AIM OF THE TASK -> A single stretch of the material below is to be transcribed exactly, starting at the line with "brani e la stessa" and ending after the line with "ético aceptable es".

RECORDS SUPPLIED ->

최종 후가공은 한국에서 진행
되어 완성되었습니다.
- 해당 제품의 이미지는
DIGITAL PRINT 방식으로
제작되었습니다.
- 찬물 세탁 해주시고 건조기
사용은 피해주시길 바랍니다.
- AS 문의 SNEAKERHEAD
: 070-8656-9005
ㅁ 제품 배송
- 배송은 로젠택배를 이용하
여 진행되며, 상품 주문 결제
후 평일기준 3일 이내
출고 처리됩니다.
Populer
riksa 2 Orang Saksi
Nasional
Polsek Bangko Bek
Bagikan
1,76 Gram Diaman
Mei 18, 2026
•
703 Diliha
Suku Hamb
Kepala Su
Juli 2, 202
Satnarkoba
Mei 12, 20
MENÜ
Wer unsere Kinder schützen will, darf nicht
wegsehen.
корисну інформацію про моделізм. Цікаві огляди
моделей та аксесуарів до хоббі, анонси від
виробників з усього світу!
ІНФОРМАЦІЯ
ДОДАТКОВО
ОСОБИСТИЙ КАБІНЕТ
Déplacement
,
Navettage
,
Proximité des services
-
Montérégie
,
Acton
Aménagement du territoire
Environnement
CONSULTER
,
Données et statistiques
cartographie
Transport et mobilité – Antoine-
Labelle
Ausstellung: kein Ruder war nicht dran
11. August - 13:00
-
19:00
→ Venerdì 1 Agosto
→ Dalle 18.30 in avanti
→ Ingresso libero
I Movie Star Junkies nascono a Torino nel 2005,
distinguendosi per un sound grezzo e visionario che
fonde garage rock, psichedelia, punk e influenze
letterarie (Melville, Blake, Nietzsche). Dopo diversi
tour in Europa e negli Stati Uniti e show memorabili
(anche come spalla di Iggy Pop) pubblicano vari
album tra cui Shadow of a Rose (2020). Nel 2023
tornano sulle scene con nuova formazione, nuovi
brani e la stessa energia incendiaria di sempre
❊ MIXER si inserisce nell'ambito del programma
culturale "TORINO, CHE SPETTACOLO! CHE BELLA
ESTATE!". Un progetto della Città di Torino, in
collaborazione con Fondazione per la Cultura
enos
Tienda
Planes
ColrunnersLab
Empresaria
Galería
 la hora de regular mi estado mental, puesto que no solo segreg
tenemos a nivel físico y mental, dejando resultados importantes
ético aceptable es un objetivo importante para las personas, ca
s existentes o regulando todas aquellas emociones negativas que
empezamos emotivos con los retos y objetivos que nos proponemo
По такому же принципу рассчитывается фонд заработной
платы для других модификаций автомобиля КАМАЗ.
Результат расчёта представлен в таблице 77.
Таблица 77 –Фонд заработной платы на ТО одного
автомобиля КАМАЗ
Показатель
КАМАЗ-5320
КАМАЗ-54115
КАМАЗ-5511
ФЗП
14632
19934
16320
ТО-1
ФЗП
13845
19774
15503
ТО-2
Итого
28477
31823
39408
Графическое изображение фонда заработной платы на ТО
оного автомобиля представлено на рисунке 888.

==

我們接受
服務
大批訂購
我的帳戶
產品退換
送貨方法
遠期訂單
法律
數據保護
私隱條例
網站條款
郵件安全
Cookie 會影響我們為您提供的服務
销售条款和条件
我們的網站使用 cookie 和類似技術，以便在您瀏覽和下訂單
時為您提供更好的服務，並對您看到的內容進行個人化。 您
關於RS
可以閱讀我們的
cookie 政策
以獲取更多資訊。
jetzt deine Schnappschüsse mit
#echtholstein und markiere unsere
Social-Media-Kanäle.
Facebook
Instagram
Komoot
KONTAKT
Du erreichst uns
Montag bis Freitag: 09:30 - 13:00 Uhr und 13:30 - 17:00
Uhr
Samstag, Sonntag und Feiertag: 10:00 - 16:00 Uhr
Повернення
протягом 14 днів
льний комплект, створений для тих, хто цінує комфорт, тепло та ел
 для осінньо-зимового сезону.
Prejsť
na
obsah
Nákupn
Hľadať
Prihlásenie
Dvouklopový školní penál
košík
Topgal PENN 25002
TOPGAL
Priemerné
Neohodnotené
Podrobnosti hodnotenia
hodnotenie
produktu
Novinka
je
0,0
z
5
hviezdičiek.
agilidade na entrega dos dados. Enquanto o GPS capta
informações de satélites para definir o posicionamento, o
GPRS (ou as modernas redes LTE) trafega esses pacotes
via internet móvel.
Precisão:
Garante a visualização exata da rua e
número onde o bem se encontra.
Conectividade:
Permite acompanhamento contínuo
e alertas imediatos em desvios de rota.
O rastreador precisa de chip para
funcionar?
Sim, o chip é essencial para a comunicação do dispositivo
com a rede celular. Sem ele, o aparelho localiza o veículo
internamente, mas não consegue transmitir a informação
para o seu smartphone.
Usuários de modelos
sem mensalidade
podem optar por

...

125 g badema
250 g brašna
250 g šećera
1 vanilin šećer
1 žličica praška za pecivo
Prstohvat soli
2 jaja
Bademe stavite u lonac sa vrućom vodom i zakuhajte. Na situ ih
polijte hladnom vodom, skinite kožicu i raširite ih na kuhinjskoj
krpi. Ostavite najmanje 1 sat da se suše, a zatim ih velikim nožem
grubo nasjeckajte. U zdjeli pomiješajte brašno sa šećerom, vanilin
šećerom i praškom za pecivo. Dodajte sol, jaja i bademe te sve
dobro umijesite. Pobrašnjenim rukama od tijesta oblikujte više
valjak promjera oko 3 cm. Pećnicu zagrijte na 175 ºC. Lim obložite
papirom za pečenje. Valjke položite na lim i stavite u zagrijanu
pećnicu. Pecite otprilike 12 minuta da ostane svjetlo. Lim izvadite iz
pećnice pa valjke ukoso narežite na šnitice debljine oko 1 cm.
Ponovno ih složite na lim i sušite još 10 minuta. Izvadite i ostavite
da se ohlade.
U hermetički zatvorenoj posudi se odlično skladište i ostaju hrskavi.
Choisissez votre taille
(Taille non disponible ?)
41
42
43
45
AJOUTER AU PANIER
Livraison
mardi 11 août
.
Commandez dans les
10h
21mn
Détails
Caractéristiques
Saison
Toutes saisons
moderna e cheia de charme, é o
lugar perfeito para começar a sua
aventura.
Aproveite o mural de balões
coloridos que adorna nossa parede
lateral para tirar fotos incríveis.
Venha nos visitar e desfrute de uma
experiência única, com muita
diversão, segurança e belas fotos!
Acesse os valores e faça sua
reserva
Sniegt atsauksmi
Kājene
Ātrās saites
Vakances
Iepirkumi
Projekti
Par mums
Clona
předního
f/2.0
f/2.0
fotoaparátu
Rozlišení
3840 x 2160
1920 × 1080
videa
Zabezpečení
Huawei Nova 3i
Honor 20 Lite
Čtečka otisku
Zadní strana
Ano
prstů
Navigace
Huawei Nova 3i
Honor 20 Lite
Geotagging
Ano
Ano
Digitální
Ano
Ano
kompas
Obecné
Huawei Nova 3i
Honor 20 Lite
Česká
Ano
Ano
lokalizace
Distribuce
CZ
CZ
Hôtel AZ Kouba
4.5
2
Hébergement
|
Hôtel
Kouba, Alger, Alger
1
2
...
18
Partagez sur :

TASK SOLUTION ->
brani e la stessa energia incendiaria di sempre
❊ MIXER si inserisce nell'ambito del programma
culturale "TORINO, CHE SPETTACOLO! CHE BELLA
ESTATE!". Un progetto della Città di Torino, in
collaborazione con Fondazione per la Cultura
enos
Tienda
Planes
ColrunnersLab
Empresaria
Galería
 la hora de regular mi estado mental, puesto que no solo segreg
tenemos a nivel físico y mental, dejando resultados importantes
ético aceptable es un objetivo importante para las personas, ca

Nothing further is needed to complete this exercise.